Em 2023, o TSE cassou o registro de Deltan como deputado federal ao concluir que sua saída antecipada do Ministério Público Federal ocorreu quando havia procedimentos administrativos em andamento, circunstância enquadrada pelo tribunal nas regras da Lei da Ficha Limpa. O TRE-PR, ao analisar a candidatura de 2026, considerou elementos posteriores, entre eles o arquivamento dos procedimentos, para deferir o registro.
Campanha cita decisões anteriores de Floriano
Para contestar a liminar, a defesa aponta decisões anteriores do próprio Floriano de Azevedo Marques que, em sua avaliação, teriam adotado interpretação diferente diante de candidaturas submetidas a questionamentos judiciais.
Um dos casos mencionados envolve Anthony Garotinho. Segundo os advogados de Deltan, em decisão tomada em 28 de agosto, Floriano afastou restrições impostas pelo Tribunal Regional Eleitoral do Rio de Janeiro ao uso de recursos públicos e à participação no horário eleitoral enquanto o registro da candidatura permanecia sob análise.
A defesa afirma que, naquela ocasião, o ministro considerou que a perda de tempo de campanha poderia provocar dano irreversível. Os advogados sustentam que esse entendimento deveria ser aplicado também ao caso de Deltan, principalmente porque o TRE-PR deferiu inicialmente seu registro.
Outro precedente apresentado pela campanha remonta às eleições municipais de 2024, no Pará.
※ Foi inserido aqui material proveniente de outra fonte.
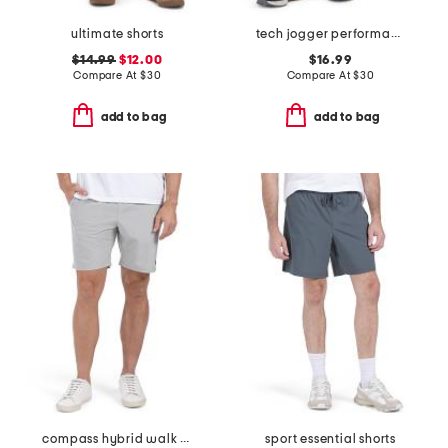
ultimate shorts
tech jogger performance shorts
$14.99
$12.00
$16.99
Compare At
$
30
Compare At
$
30
add to bag
add to bag
compass hybrid walk shorts
sport essential shorts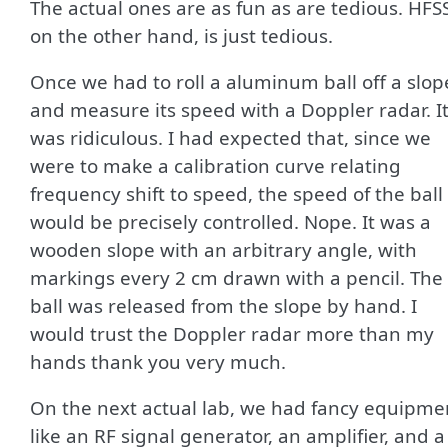
The actual ones are as fun as are tedious. HFS
on the other hand, is just tedious.
Once we had to roll a aluminum ball off a slop
and measure its speed with a Doppler radar. I
was ridiculous. I had expected that, since we
were to make a calibration curve relating
frequency shift to speed, the speed of the ball
would be precisely controlled. Nope. It was a
wooden slope with an arbitrary angle, with
markings every 2 cm drawn with a pencil. The
ball was released from the slope by hand. I
would trust the Doppler radar more than my
hands thank you very much.
On the next actual lab, we had fancy equipme
like an RF signal generator, an amplifier, and a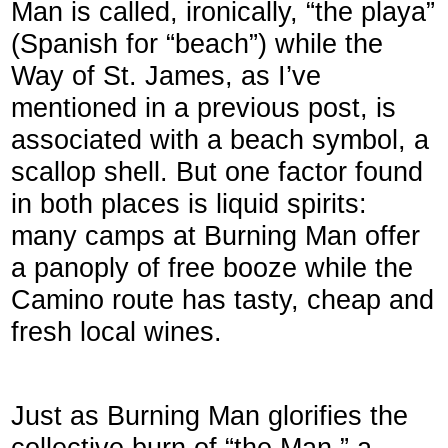
Man is called, ironically, “the playa”
(Spanish for “beach”) while the
Way of St. James, as I’ve
mentioned in a previous post, is
associated with a beach symbol, a
scallop shell. But one factor found
in both places is liquid spirits:
many camps at Burning Man offer
a panoply of free booze while the
Camino route has tasty, cheap and
fresh local wines.
Just as Burning Man glorifies the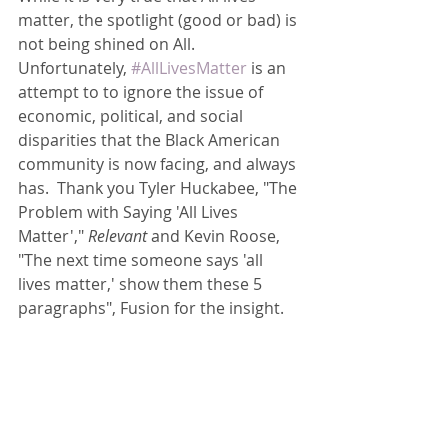
matter, the spotlight (good or bad) is 
not being shined on All.  
Unfortunately, 
#AllLivesMatter
 is an 
attempt to to ignore the issue of 
economic, political, and social 
disparities that the Black American 
community is now facing, and always 
has.  Thank you Tyler Huckabee, "The 
Problem with Saying 'All Lives 
Matter',"
 Relevant
 and Kevin Roose, 
"The next time someone says 'all 
lives matter,' show them these 5 
paragraphs", Fusion for the insight.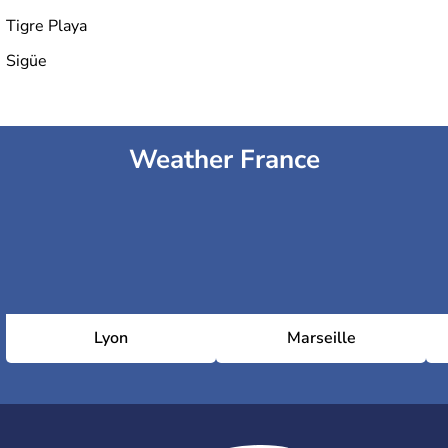
Tigre Playa
Sigüe
Weather France
Lyon
Marseille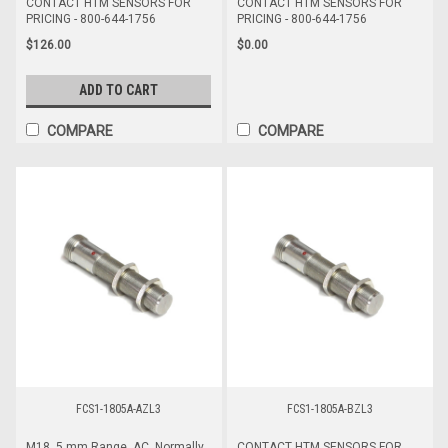
CONTACT HTM SENSORS FOR
CONTACT HTM SENSORS FOR
PRICING - 800-644-1756
PRICING - 800-644-1756
$126.00
$0.00
ADD TO CART
COMPARE
COMPARE
FCS1-1805A-AZL3
FCS1-1805A-BZL3
M18, 5 mm Range, AC, Normally
CONTACT HTM SENSORS FOR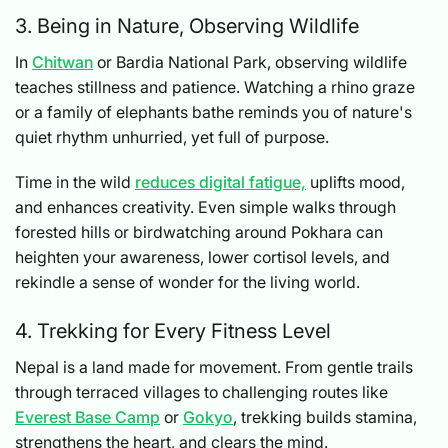
3. Being in Nature, Observing Wildlife
In
Chitwan
or Bardia National Park, observing wildlife
teaches stillness and patience. Watching a rhino graze
or a family of elephants bathe reminds you of nature's
quiet rhythm unhurried, yet full of purpose.
Time in the wild
reduces digital fatigue,
uplifts mood,
and enhances creativity. Even simple walks through
forested hills or birdwatching around Pokhara can
heighten your awareness, lower cortisol levels, and
rekindle a sense of wonder for the living world.
4. Trekking for Every Fitness Level
Nepal is a land made for movement. From gentle trails
through terraced villages to challenging routes like
Everest Base Camp
or
Gokyo
, trekking builds stamina,
strengthens the heart, and clears the mind.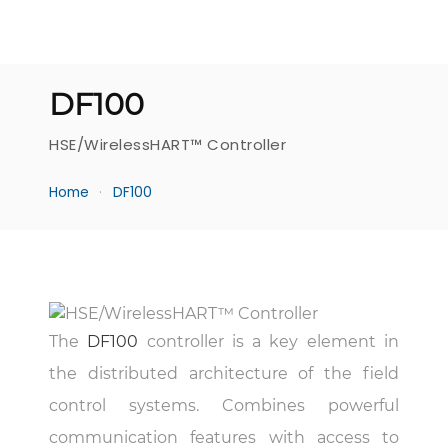
DF100
HSE/WirelessHART™ Controller
Home
DF100
The
DF100
controller is a key element in
the distributed architecture of the field
control systems. Combines powerful
communication features with access to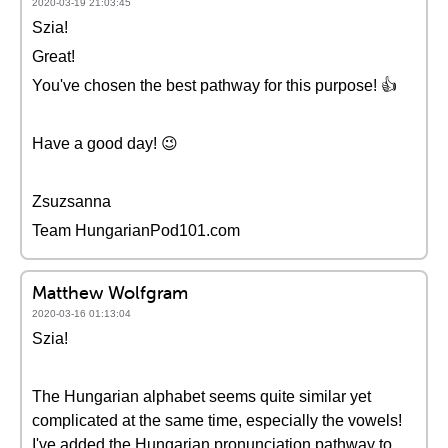
2020-03-19 21:03:45
Szia!
Great!
You've chosen the best pathway for this purpose! 👍
Have a good day! 😉
Zsuzsanna
Team HungarianPod101.com
Matthew Wolfgram
2020-03-16 01:13:04
Szia!
The Hungarian alphabet seems quite similar yet
complicated at the same time, especially the vowels!
I've added the Hungarian pronunciation pathway to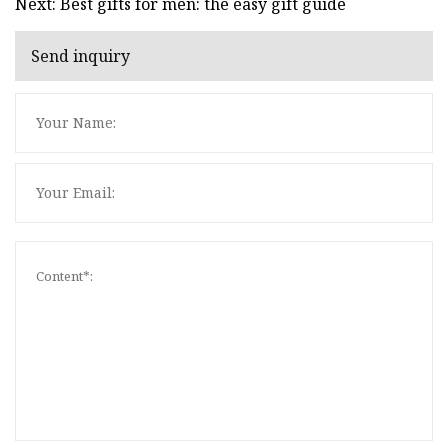
Next: Best gifts for men: the easy gift guide
Send inquiry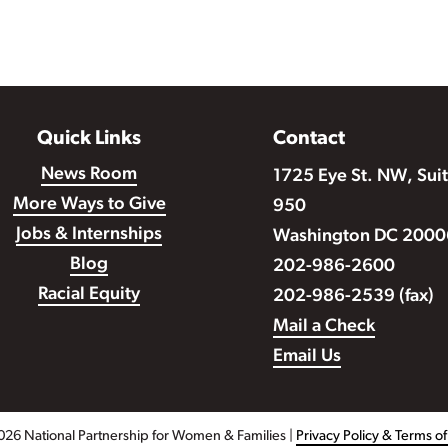
Quick Links
Contact
News Room
1725 Eye St. NW, Sui
More Ways to Give
950
Jobs & Internships
Washington DC 2000
Blog
202-986-2600
Racial Equity
202-986-2539 (fax)
Mail a Check
Email Us
026 National Partnership for Women & Families |
Privacy Policy & Terms o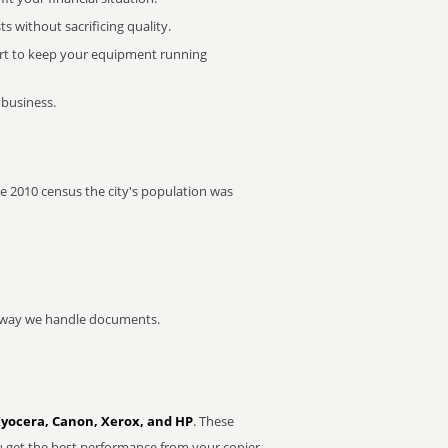
 without sacrificing quality.
rt to keep your equipment running
 business.
the 2010 census the city's population was
he way we handle documents.
Kyocera, Canon, Xerox, and HP
. These
u get the best performance from your copier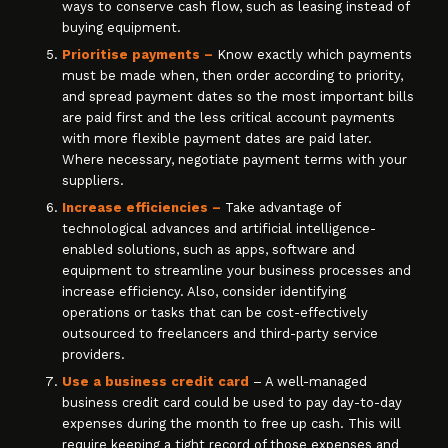
ways to conserve cash flow, such as leasing instead of
buying equipment.
Prioritise payments –
Know exactly which payments
must be made when, then order according to priority,
and spread payment dates so the most important bills
are paid first and the less critical account payments
with more flexible payment dates are paid later.
Where necessary, negotiate payment terms with your
suppliers.
Increase efficiencies –
Take advantage of
technological advances and artificial intelligence-
enabled solutions, such as apps, software and
equipment to streamline your business processes and
increase efficiency. Also, consider identifying
operations or tasks that can be cost-effectively
outsourced to freelancers and third-party service
providers.
Use a business credit card
– A well-managed
business credit card could be used to pay day-to-day
expenses during the month to free up cash. This will
require keeping a tight record of those expenses and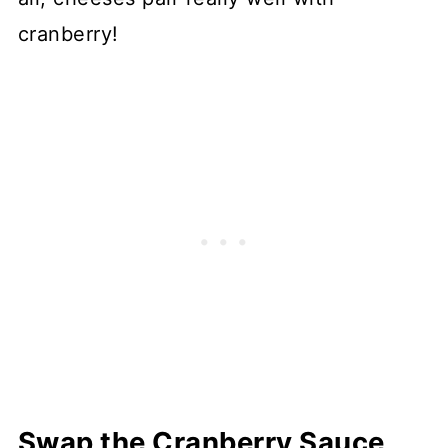
cranberry!
Swap the Cranberry Sauce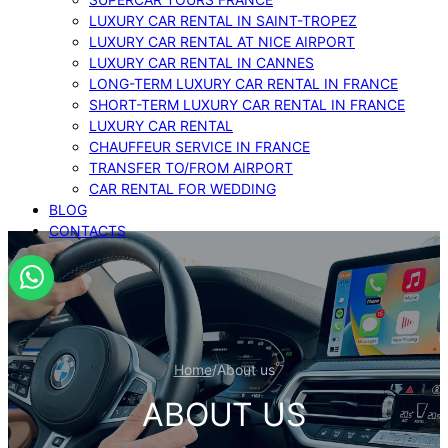
LUXURY CAR RENTAL IN SAINT-TROPEZ
LUXURY CAR RENTAL AT NICE AIRPORT
LUXURY CAR RENTAL IN CANNES
LONG-TERM LUXURY CAR RENTAL IN FRANCE
SHORT-TERM LUXURY CAR RENTAL IN FRANCE
LUXURY CAR RENTAL
CHAUFFEUR SERVICE IN FRANCE
TRANSFER TO/FROM AIRPORT
CAR RENTAL FOR WEDDING
BLOG
CONTACTS
Home
/
About us
ABOUT US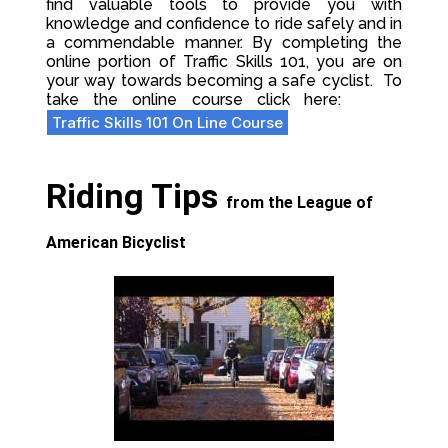
find valuable tools to provide you with
knowledge and confidence to ride safely and in
a commendable manner. By completing the
online portion of Traffic Skills 101, you are on
your way towards becoming a safe cyclist.
To
take the online course click here:
Traffic Skills 101 On Line Course
Riding Tips
from the League of
American Bicyclist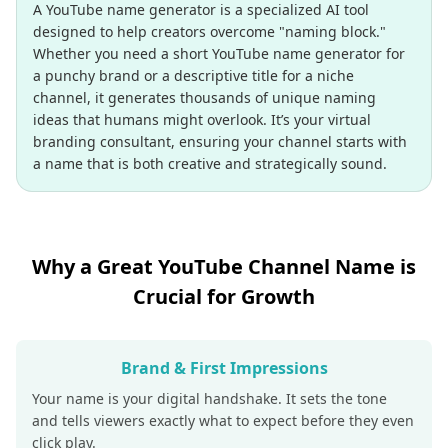
A YouTube name generator is a specialized AI tool
designed to help creators overcome "naming block."
Whether you need a short YouTube name generator for
a punchy brand or a descriptive title for a niche
channel, it generates thousands of unique naming
ideas that humans might overlook. It’s your virtual
branding consultant, ensuring your channel starts with
a name that is both creative and strategically sound.
Why a Great YouTube Channel Name is
Crucial for Growth
Brand & First Impressions
Your name is your digital handshake. It sets the tone
and tells viewers exactly what to expect before they even
click play.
De acordo com a equipe jurídica, Floriano adotou no julgamento da candidatura de Jaime Barbosa da Silva o entendimento de que, diante de dúvida razoável sobre uma possível inelegibilidade, deveria prevalecer o direito de o candidato permanecer na disputa.
Questionamento sobre Moraes
Ao anunciar a reação judicial, Deltan também passou a questionar a imparcialidade de Floriano e fez referência à relação do ministro do TSE com Alexandre de Moraes. O argumento apresentado pelo candidato se baseia em informações sobre vínculos acadêmicos e sobre o processo de indicação de Floriano à Corte Eleitoral, mas não demonstra, por si só, interferência de Moraes na decisão sobre a candidatura. O UOL registrou o questionamento feito pelo candidato.
A defesa pretende agora levar a controvérsia ao próprio TSE, buscando derrubar a liminar e recuperar a possibilidade de realizar atos de campanha enquanto o mérito do processo eleitoral é analisado.
Até uma nova decisão, permanecem proibidos os pedidos de voto, a participação do candidato em debates, sua propaganda eleitoral em rádio e televisão e a utilização dos recursos públicos atingidos pela medida. O nome de Deltan, por outro lado, permanece registrado enquanto não houver nova deliberação da Justiça Eleitoral.